CASE STUDY20
湿気が致命傷となるパウダー状美容液。フィルムの原料に使われる環状オレフィン樹脂COCを採用し、高いバリア性と防湿性を実現

1997年に発売されて話題となった、パウダー状の溶ける美容液をご存知ですか?中身の粉が少しでも水分に触れると液化してしまうことから、樹脂の中でもっとも防湿性の高い環状オレフィン樹脂に着目。化粧品容器としては採用前例がなく、製品化するまでにトライ&エラーの繰り返しだったと言います。
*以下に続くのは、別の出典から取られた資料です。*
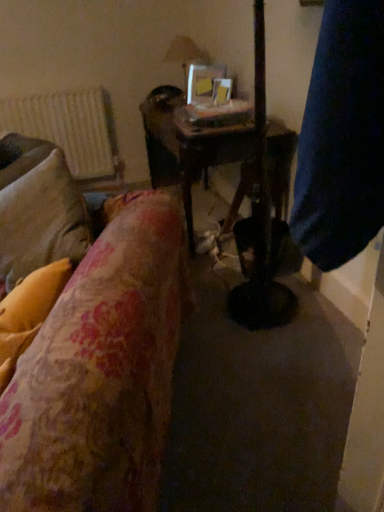 What is the approximate width of floral fabric pillow at left?

floral fabric pillow at left is 11.64 inches in width.

Locate an element on the screen. white textured radiator at upper left is located at coordinates (67, 128).

The width and height of the screenshot is (384, 512). What do you see at coordinates (67, 128) in the screenshot?
I see `white textured radiator at upper left` at bounding box center [67, 128].

This screenshot has height=512, width=384. What are the coordinates of `wooden table at center` in the screenshot? It's located at (211, 154).

The image size is (384, 512). What are the coordinates of `floral fabric pillow at left` in the screenshot? It's located at (28, 312).

Would you say white textured radiator at upper left is outside floral fabric pillow at left?

Yes, white textured radiator at upper left is not within floral fabric pillow at left.

Between white textured radiator at upper left and floral fabric pillow at left, which one has more height?

Standing taller between the two is white textured radiator at upper left.

From the image's perspective, is white textured radiator at upper left positioned above or below floral fabric pillow at left?

white textured radiator at upper left is situated higher than floral fabric pillow at left in the image.

In the scene shown: Can you confirm if clear glass lampshade at upper center is wider than wooden table at center?

Incorrect, the width of clear glass lampshade at upper center does not surpass that of wooden table at center.

From the image's perspective, between clear glass lampshade at upper center and wooden table at center, who is located below?

wooden table at center is shown below in the image.

Who is bigger, clear glass lampshade at upper center or wooden table at center?

wooden table at center.

Which is in front, clear glass lampshade at upper center or wooden table at center?

wooden table at center is in front.

Where is `table lamp located behind the wooden table at center`? This screenshot has height=512, width=384. table lamp located behind the wooden table at center is located at coordinates (186, 54).

Measure the distance from wooden table at center to clear glass lampshade at upper center.

3.50 feet.

How different are the orientations of wooden table at center and clear glass lampshade at upper center in degrees?

The facing directions of wooden table at center and clear glass lampshade at upper center are 0.000758 degrees apart.

Could you tell me if wooden table at center is facing clear glass lampshade at upper center?

No, wooden table at center is not aimed at clear glass lampshade at upper center.

Which object is thinner, floral fabric pillow at left or white textured radiator at upper left?

With smaller width is white textured radiator at upper left.

From a real-world perspective, is floral fabric pillow at left positioned under white textured radiator at upper left based on gravity?

No, from a real-world perspective, floral fabric pillow at left is not beneath white textured radiator at upper left.

Which of these two, floral fabric pillow at left or white textured radiator at upper left, stands shorter?

With less height is floral fabric pillow at left.

How distant is floral fabric pillow at left from white textured radiator at upper left?

floral fabric pillow at left is 7.55 feet from white textured radiator at upper left.

Considering the relative sizes of wooden table at center and floral fabric pillow at left in the image provided, is wooden table at center taller than floral fabric pillow at left?

Yes.

Which object is positioned more to the left, wooden table at center or floral fabric pillow at left?

floral fabric pillow at left is more to the left.

Which is behind, point (230, 136) or point (58, 285)?

The point (230, 136) is more distant.

Which object is closer to the camera taking this photo, white textured radiator at upper left or wooden table at center?

wooden table at center.

From a real-world perspective, is white textured radiator at upper left above or below wooden table at center?

white textured radiator at upper left is above wooden table at center.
環状オレフィン樹脂の特性や苦労したこと、今後の展開について聞きました。
~ココに注目!~
◉前例のない環状オレフィン樹脂を採用
◉高い透明性と防湿性を確保
◉防湿性や保香性を高めた改質剤として展開
—-お客さまからどのような依頼がありましたか?

パウダー状の美容液容器の製造です。
肌にのせて軽く圧力をかけることで、雪のようにスーッと溶けて液状になる新感覚の美容液で、1997年の発売当時は話題となり、新宿伊勢丹でナンバーワンの売れ行きだったようです。
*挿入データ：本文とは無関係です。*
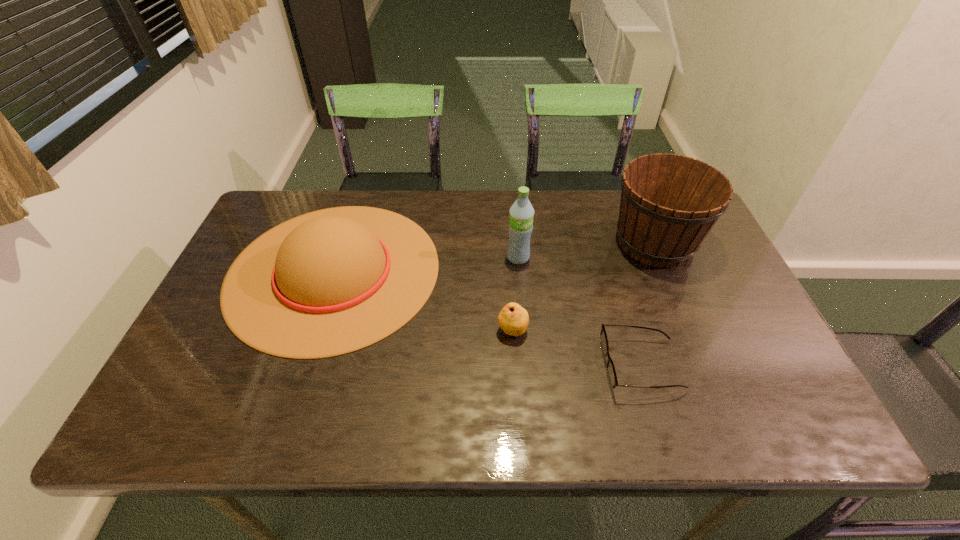 Find the location of a particular element. Image resolution: width=960 pixels, height=540 pixels. free spot between the second shortest object and the water bottle is located at coordinates (516, 294).

Image resolution: width=960 pixels, height=540 pixels. Identify the location of vacant space in between the second shortest object and the shortest object. (577, 348).

Find the location of a particular element. Image resolution: width=960 pixels, height=540 pixels. unoccupied area between the wine bucket and the water bottle is located at coordinates (587, 249).

You are a GUI agent. You are given a task and a screenshot of the screen. Output one action in this format:
    pyautogui.click(x=<x>, y=<y>)
    Task: Click on the fourth closest object relative to the spectacles
    This screenshot has width=960, height=540.
    Given the screenshot: What is the action you would take?
    pyautogui.click(x=330, y=282)

Where is `object that is the fourth closest to the pear`? The image size is (960, 540). object that is the fourth closest to the pear is located at coordinates (x=669, y=203).

The height and width of the screenshot is (540, 960). Identify the location of vacant space that satisfies the following two spatial constraints: 1. on the front side of the pear; 2. on the left side of the third tallest object. (314, 330).

This screenshot has width=960, height=540. I want to click on free space that satisfies the following two spatial constraints: 1. on the back side of the wine bucket; 2. on the right side of the water bottle, so click(516, 242). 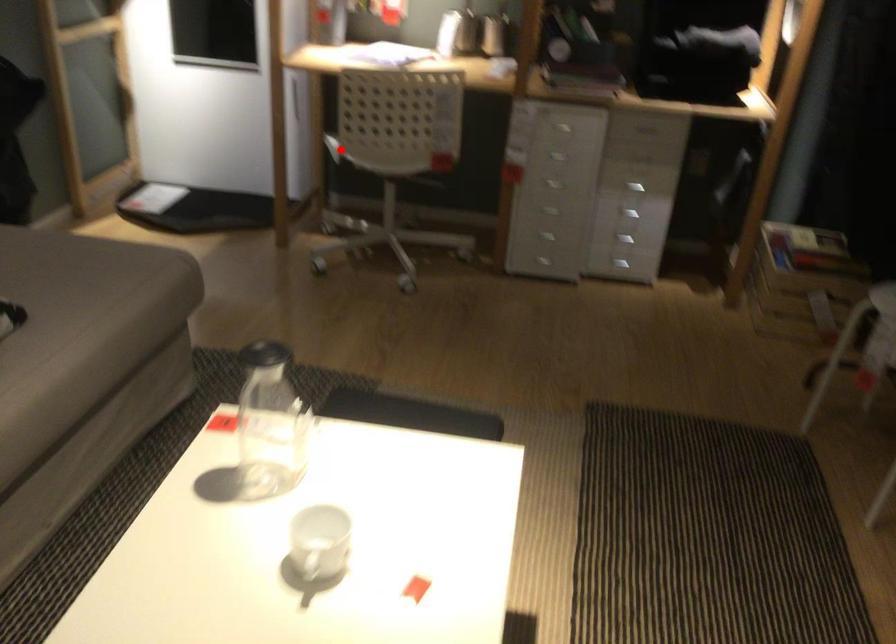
中身が見えるように透明のプラスチックでつくれないか、というご相談でした。
—-どのような課題がありましたか?
中身の粉が少しでも水分に触れると液化してしまうので、通常の材料や製造方法で商品化するのが難しかったんです。
—-課題についてどのように解決しましたか?創意工夫したことは?
非晶性の透明樹脂「環状オレフィンコポリマー」(COC)でつくることを提案しました。
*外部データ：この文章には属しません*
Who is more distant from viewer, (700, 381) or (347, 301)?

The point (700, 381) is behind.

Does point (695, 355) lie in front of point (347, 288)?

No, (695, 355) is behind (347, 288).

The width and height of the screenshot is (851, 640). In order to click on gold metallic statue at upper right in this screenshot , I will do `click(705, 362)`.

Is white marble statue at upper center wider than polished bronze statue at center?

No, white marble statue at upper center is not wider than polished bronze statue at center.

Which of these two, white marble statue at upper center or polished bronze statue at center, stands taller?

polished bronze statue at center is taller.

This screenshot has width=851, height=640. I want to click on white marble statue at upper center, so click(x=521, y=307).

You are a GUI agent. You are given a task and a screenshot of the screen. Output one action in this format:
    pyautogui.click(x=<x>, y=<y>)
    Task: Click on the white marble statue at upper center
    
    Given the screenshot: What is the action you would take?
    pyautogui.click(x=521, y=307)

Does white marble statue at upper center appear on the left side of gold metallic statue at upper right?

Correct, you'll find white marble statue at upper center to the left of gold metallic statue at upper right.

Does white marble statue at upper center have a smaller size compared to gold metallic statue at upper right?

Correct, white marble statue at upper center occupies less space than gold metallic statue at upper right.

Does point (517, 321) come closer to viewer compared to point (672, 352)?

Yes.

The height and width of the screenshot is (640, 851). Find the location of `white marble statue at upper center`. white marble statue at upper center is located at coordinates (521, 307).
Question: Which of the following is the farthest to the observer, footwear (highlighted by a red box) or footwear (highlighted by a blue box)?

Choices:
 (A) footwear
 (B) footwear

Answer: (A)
理由としては、透明樹脂のなかでもっとも防湿性が高いこと。ポリエチレン(PE)やポリプロピレン(PP)よりも密度が高く、非晶の高次構造をとることでバリア性が向上し、高防湿になるという原理です。透明性にも優れているため、ガラスに代わる代替品となっています。
ほかにも、保香性、耐熱性、低UV吸収性、低不純物特性、非吸着性、耐薬品性、低誘電率・低誘電正接の電気特性などに優れていて、光学用フィルム、バイオ関連フィルム、医療用包装材などに採用されています。
わかりやすいところでは、食品包装用ラップもそうですね。
—-苦労したことをお聞かせください。

環状オレフィンコポリマーを化粧品容器として採用した事例がなく、プラシーズとしても初の試みでした。
成形加工時に樹脂ヤケや、後加工で印刷や塗装の樹脂との密着性に問題があり、成形条件やインキ、塗料の選定、作業工程を確立させるまで、試行錯誤の繰り返しでしたね。
—-今後の課題や展開についてお聞かせください。
品質には自信がありますが、コストが高くなってしまうのが課題です。
今後はオレフィン系樹脂と汎用的に使用されているポリエチレン(PE)やポリプロピレン(PP)をブレンドすることで、コストを抑えつつも、高い防湿性・保香性・バリア性を備えた改質剤として展開できるのではないかと考えています。